Coast Guard confirms new icebreaker will be ready just in time for Hell to freeze over

CENTER OF DIS, HELL — With three icebreakers at over 40 years of use and abuse in the Polar Regions, the Coast Guard finally announced that the new icebreaker currently under construction will be complete just in time for Hell to freeze over.

In a recent hearing of the House Subcommittee on the Coast Guard on Monday, chairman Rep. Duncan Hunter (R-Calif.) asked U.S. Coast Guard vice commandant Adm. Charles D. Michel on whether or not a new icebreaker would be constructed at all. Adm. Michel responded with, “Yes, we have been in talks with Lucifer and his Minions of Doom regarding the deadline and we are all in agreement that this timeline works for us.”

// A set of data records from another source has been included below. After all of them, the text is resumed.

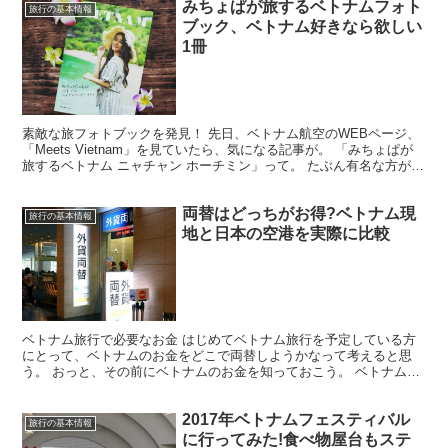
みちょぱが旅するベトナムフォト
旅行の基本情報
ブック、ベトナム好きなら欲しい
1冊
素敵な旅フォトブックを発見！ 先日、ベトナム航空のWEBページ、
「Meets Vietnam」を見ていたら、気になる記事が。 「みちょぱが
旅するベトナム ニャチャン ホーチミン」って。 たぶん有名な方がベ
トナムを旅したんだろうなと思いつつ眺...
両替はどっちがお得?ベトナム現
旅行の基本情報
地と日本の空港を実際に比較
ベトナム旅行で必要なお金 はじめてベトナム旅行を予定している方
にとって、ベトナムのお金をどこで両替しようかなって考えると思
う。 おっと、その前にベトナムのお金を知っておこう。 ベトナムの
通貨はドン（VND）と言い、1万ドンが約50円である。...
2017年ベトナムフェスティバル
旅行の基本情報
に行ってみた!食べ物屋台もステ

“This is very exciting,” said former serial killer Ted Bundy, from the the Seventh Circle of Hell. “Our all-knowing and gloriously hateful lord of fire will be able to continue his reign of sin on the unholy all thanks to the speedy manufacturing of Vigor Industrial Shipyard and the US Coast Guard.”

Currently, the U.S. Senate is planning $1 billion in funding for new heavy icebreaker, Michel said, which was negotiated after a lengthy meeting with the Satanic Council of Wrath and Treachery.

"With this kind of budget, we’ll be able to complete up to three new icebreakers to plow the lakes of fire," Michel said. When asked why the USCG would need more than one icebreaker before the end of days, Adm. Michel answered: "Coast Guard requires at least three in its fleet, but considering the ice caps are melting, we’re not in too much of a rush."

Shipping and budget experts suggested the Coast Guard consider leasing their icebreakers to Satan’s legions to help alleviate finances and push better public relations.

“As much as I love torturing the souls of the damned and burning alive countless politicians, gun lobbyists, and Army advertising executives,” said the arch-demon Minos, Judger of Sinners, “I can’t wait for the big-red-tub-of-fun to plow through the frozen lake of Cocytus in the Ninth Circle of Hell. It’s gonna be so cool.”

When asked for a statement, the arch-traitor Lucifer howled in the voices of a billion sinners, spread his wings, and spewed lava vomit into the sky before heading back onto the campaign trail.